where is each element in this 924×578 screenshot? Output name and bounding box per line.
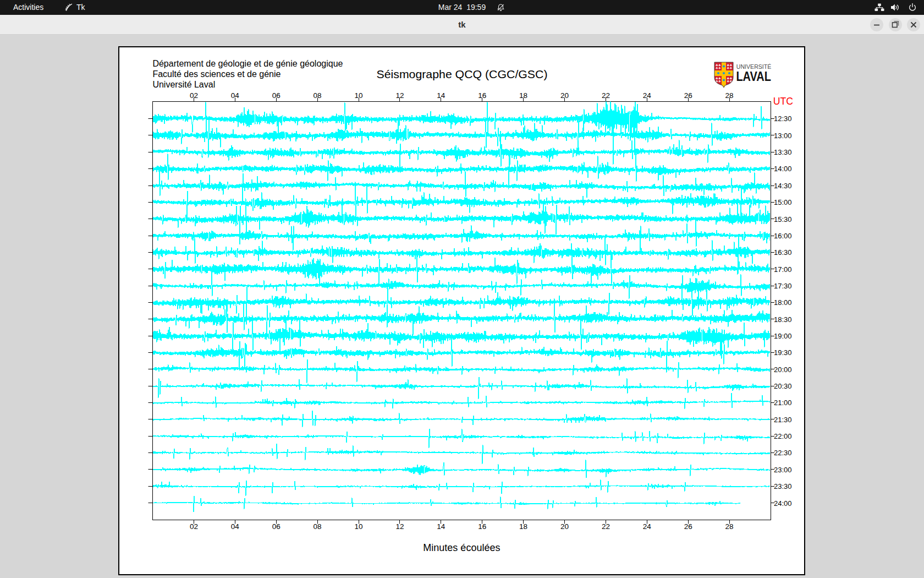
svg-text:18: 18 [519, 91, 527, 100]
svg-text:04: 04 [231, 522, 240, 531]
svg-text:12: 12 [395, 522, 404, 531]
svg-text:06: 06 [272, 522, 280, 531]
svg-text:14:30: 14:30 [774, 182, 792, 190]
svg-text:18:30: 18:30 [774, 315, 792, 324]
svg-text:13:00: 13:00 [774, 132, 792, 140]
svg-text:10: 10 [354, 522, 362, 531]
svg-text:20:00: 20:00 [774, 366, 792, 374]
svg-text:22:30: 22:30 [774, 449, 792, 457]
svg-text:16: 16 [478, 91, 486, 100]
svg-text:Séismographe QCQ (CGC/GSC): Séismographe QCQ (CGC/GSC) [377, 68, 548, 80]
svg-text:21:30: 21:30 [774, 416, 792, 424]
svg-text:18:00: 18:00 [774, 298, 792, 307]
svg-text:22: 22 [602, 522, 610, 531]
svg-text:08: 08 [314, 91, 322, 100]
svg-text:12: 12 [395, 91, 404, 100]
svg-text:Université Laval: Université Laval [152, 80, 215, 89]
svg-text:19:00: 19:00 [774, 332, 792, 340]
svg-text:Faculté des sciences et de gén: Faculté des sciences et de génie [152, 69, 280, 79]
svg-text:15:30: 15:30 [774, 215, 792, 223]
svg-text:22: 22 [602, 91, 610, 100]
svg-text:26: 26 [684, 91, 692, 100]
svg-text:14: 14 [437, 522, 446, 531]
svg-text:Département de géologie et de: Département de géologie et de génie géol… [152, 59, 343, 68]
svg-text:23:30: 23:30 [774, 482, 792, 490]
svg-text:06: 06 [272, 91, 280, 100]
svg-text:22:00: 22:00 [774, 432, 792, 440]
svg-text:10: 10 [354, 91, 362, 100]
svg-text:16: 16 [478, 522, 486, 531]
svg-text:02: 02 [190, 522, 198, 531]
svg-text:26: 26 [684, 522, 692, 531]
svg-text:24:00: 24:00 [774, 499, 792, 508]
svg-text:08: 08 [314, 522, 322, 531]
svg-text:24: 24 [643, 522, 652, 531]
svg-text:15:00: 15:00 [774, 198, 792, 206]
svg-text:14: 14 [437, 91, 446, 100]
svg-text:18: 18 [519, 522, 527, 531]
svg-text:16:30: 16:30 [774, 248, 792, 257]
svg-text:17:30: 17:30 [774, 282, 792, 290]
svg-text:28: 28 [725, 91, 734, 100]
svg-text:UTC: UTC [773, 96, 793, 107]
svg-text:28: 28 [725, 522, 734, 531]
svg-text:23:00: 23:00 [774, 466, 792, 474]
svg-text:20: 20 [560, 91, 569, 100]
svg-text:13:30: 13:30 [774, 148, 792, 156]
svg-text:Minutes écoulées: Minutes écoulées [423, 542, 500, 553]
svg-text:19:30: 19:30 [774, 348, 792, 357]
svg-text:24: 24 [643, 91, 652, 100]
svg-text:LAVAL: LAVAL [736, 69, 771, 84]
svg-text:17:00: 17:00 [774, 265, 792, 274]
svg-text:04: 04 [231, 91, 240, 100]
svg-text:14:00: 14:00 [774, 165, 792, 173]
svg-text:20:30: 20:30 [774, 382, 792, 390]
svg-text:02: 02 [190, 91, 198, 100]
svg-text:12:30: 12:30 [774, 114, 792, 123]
svg-text:16:00: 16:00 [774, 232, 792, 240]
svg-text:20: 20 [560, 522, 569, 531]
svg-text:21:00: 21:00 [774, 399, 792, 407]
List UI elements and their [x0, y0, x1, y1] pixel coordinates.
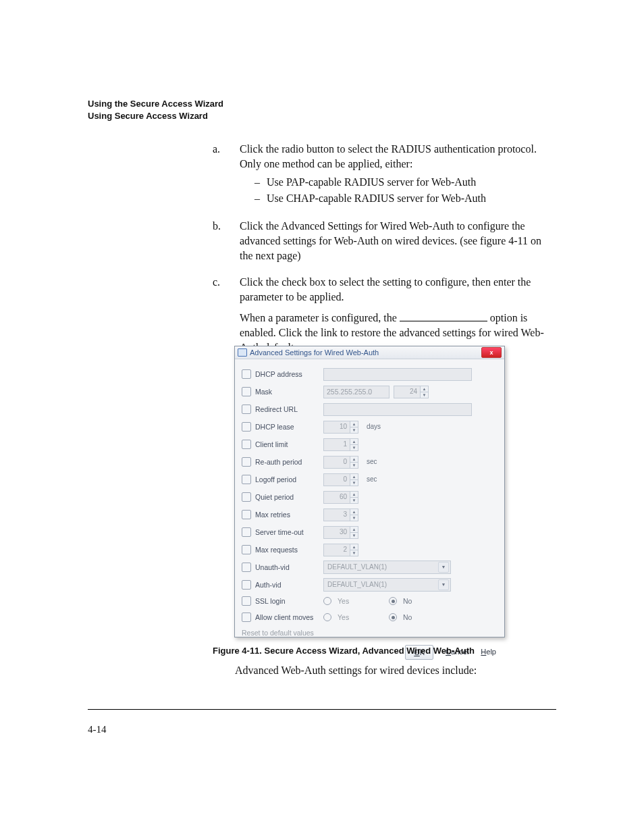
checkbox-auth-vid[interactable] — [242, 580, 251, 590]
spinner-dhcp-lease-value: 10 — [324, 421, 350, 433]
closing-text: Advanced Web-Auth settings for wired dev… — [235, 663, 545, 678]
dialog-titlebar[interactable]: Advanced Settings for Wired Web-Auth x — [235, 346, 504, 359]
row-mask: Mask 255.255.255.0 24 ▲▼ — [242, 384, 498, 400]
spinner-reauth[interactable]: 0 ▲▼ — [323, 456, 358, 469]
spinner-quiet-value: 60 — [324, 492, 350, 503]
checkbox-ssl-login[interactable] — [242, 596, 251, 606]
row-server-timeout: Server time-out 30 ▲▼ — [242, 524, 498, 540]
header-line-1: Using the Secure Access Wizard — [88, 98, 223, 110]
checkbox-dhcp-lease[interactable] — [242, 422, 251, 432]
step-c-para-before: When a parameter is configured, the — [240, 312, 400, 323]
advanced-settings-dialog: Advanced Settings for Wired Web-Auth x D… — [234, 346, 505, 637]
spin-down-icon[interactable]: ▼ — [350, 532, 358, 538]
radio-moves-yes-label: Yes — [338, 613, 385, 622]
chevron-down-icon: ▼ — [438, 562, 449, 573]
select-auth-vid[interactable]: DEFAULT_VLAN(1) ▼ — [323, 578, 451, 592]
spinner-server-timeout-value: 30 — [324, 527, 350, 538]
label-quiet: Quiet period — [255, 492, 319, 502]
spin-up-icon[interactable]: ▲ — [350, 439, 358, 444]
spin-up-icon[interactable]: ▲ — [420, 386, 428, 392]
close-button[interactable]: x — [481, 347, 502, 358]
select-auth-vid-value: DEFAULT_VLAN(1) — [327, 580, 387, 590]
spin-up-icon[interactable]: ▲ — [350, 457, 358, 462]
radio-ssl-yes[interactable] — [323, 597, 331, 605]
label-logoff: Logoff period — [255, 475, 319, 484]
label-client-limit: Client limit — [255, 440, 319, 449]
spinner-server-timeout[interactable]: 30 ▲▼ — [323, 526, 358, 539]
spin-up-icon[interactable]: ▲ — [350, 509, 358, 515]
instructions: a. Click the radio button to select the … — [213, 142, 557, 367]
spinner-mask-bits[interactable]: 24 ▲▼ — [394, 386, 429, 398]
select-unauth-vid[interactable]: DEFAULT_VLAN(1) ▼ — [323, 561, 451, 574]
spin-down-icon[interactable]: ▼ — [350, 427, 358, 433]
spin-up-icon[interactable]: ▲ — [350, 544, 358, 550]
spin-down-icon[interactable]: ▼ — [350, 550, 358, 556]
checkbox-allow-moves[interactable] — [242, 613, 251, 622]
row-auth-vid: Auth-vid DEFAULT_VLAN(1) ▼ — [242, 577, 498, 593]
spinner-quiet[interactable]: 60 ▲▼ — [323, 491, 358, 504]
spin-up-icon[interactable]: ▲ — [350, 421, 358, 427]
label-mask: Mask — [255, 387, 319, 396]
radio-ssl-no[interactable] — [389, 597, 397, 605]
label-dhcp-lease: DHCP lease — [255, 422, 319, 432]
help-button[interactable]: Help — [481, 645, 496, 658]
label-redirect-url: Redirect URL — [255, 405, 319, 414]
row-allow-client-moves: Allow client moves Yes No — [242, 609, 498, 625]
checkbox-reauth[interactable] — [242, 457, 251, 467]
radio-moves-yes[interactable] — [323, 613, 331, 621]
dialog-form: DHCP address Mask 255.255.255.0 24 ▲▼ Re… — [235, 359, 504, 640]
checkbox-mask[interactable] — [242, 387, 251, 396]
spinner-mask-value: 24 — [394, 386, 420, 398]
unit-sec-reauth: sec — [367, 457, 377, 467]
running-header: Using the Secure Access Wizard Using Sec… — [88, 98, 223, 122]
reset-defaults-link[interactable]: Reset to default values — [242, 628, 498, 637]
spin-down-icon[interactable]: ▼ — [350, 515, 358, 521]
spin-up-icon[interactable]: ▲ — [350, 474, 358, 479]
spinner-max-requests[interactable]: 2 ▲▼ — [323, 544, 358, 556]
row-max-requests: Max requests 2 ▲▼ — [242, 542, 498, 558]
spinner-max-retries-value: 3 — [324, 509, 350, 521]
checkbox-client-limit[interactable] — [242, 440, 251, 449]
spin-up-icon[interactable]: ▲ — [350, 527, 358, 532]
spin-up-icon[interactable]: ▲ — [350, 492, 358, 497]
checkbox-unauth-vid[interactable] — [242, 563, 251, 572]
spinner-client-limit-value: 1 — [324, 439, 350, 450]
spin-down-icon[interactable]: ▼ — [350, 444, 358, 450]
step-c-text: Click the check box to select the settin… — [240, 276, 531, 303]
radio-moves-no-label: No — [403, 613, 412, 622]
radio-moves-no[interactable] — [389, 613, 397, 621]
spin-down-icon[interactable]: ▼ — [420, 392, 428, 398]
spinner-max-retries[interactable]: 3 ▲▼ — [323, 509, 358, 521]
checkbox-dhcp-address[interactable] — [242, 369, 251, 379]
row-ssl-login: SSL login Yes No — [242, 593, 498, 609]
step-marker-b: b. — [213, 219, 226, 263]
dialog-title: Advanced Settings for Wired Web-Auth — [250, 348, 379, 358]
checkbox-logoff[interactable] — [242, 475, 251, 484]
label-auth-vid: Auth-vid — [255, 580, 319, 590]
input-mask-ip[interactable]: 255.255.255.0 — [323, 386, 390, 398]
checkbox-redirect-url[interactable] — [242, 405, 251, 414]
window-icon — [238, 348, 247, 357]
label-max-requests: Max requests — [255, 545, 319, 554]
spin-down-icon[interactable]: ▼ — [350, 462, 358, 468]
label-reauth: Re-auth period — [255, 457, 319, 467]
checkbox-server-timeout[interactable] — [242, 527, 251, 537]
select-unauth-vid-value: DEFAULT_VLAN(1) — [327, 563, 387, 572]
checkbox-max-retries[interactable] — [242, 510, 251, 519]
footer-rule — [88, 709, 556, 710]
page-number: 4-14 — [88, 723, 107, 736]
spinner-dhcp-lease[interactable]: 10 ▲▼ — [323, 421, 358, 434]
spinner-client-limit[interactable]: 1 ▲▼ — [323, 438, 358, 451]
checkbox-quiet[interactable] — [242, 492, 251, 502]
spin-down-icon[interactable]: ▼ — [350, 497, 358, 503]
input-redirect-url[interactable] — [323, 403, 472, 416]
spinner-logoff[interactable]: 0 ▲▼ — [323, 473, 358, 486]
spin-down-icon[interactable]: ▼ — [350, 479, 358, 486]
input-dhcp-address[interactable] — [323, 368, 472, 381]
row-unauth-vid: Unauth-vid DEFAULT_VLAN(1) ▼ — [242, 559, 498, 575]
header-line-2: Using Secure Access Wizard — [88, 110, 223, 122]
step-marker-a: a. — [213, 142, 226, 207]
step-b-text: Click the Advanced Settings for Wired We… — [240, 220, 541, 261]
checkbox-max-requests[interactable] — [242, 545, 251, 554]
radio-ssl-yes-label: Yes — [338, 596, 385, 606]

* * * * *

→ TASK INSTRUCTIONS
Each line of the entries above that has the word "logoff" is to be copied.

→ WRITTEN ANSWER
label-logoff: Logoff period — [255, 475, 319, 484]
checkbox-logoff[interactable] — [242, 475, 251, 484]
spinner-logoff[interactable]: 0 ▲▼ — [323, 473, 358, 486]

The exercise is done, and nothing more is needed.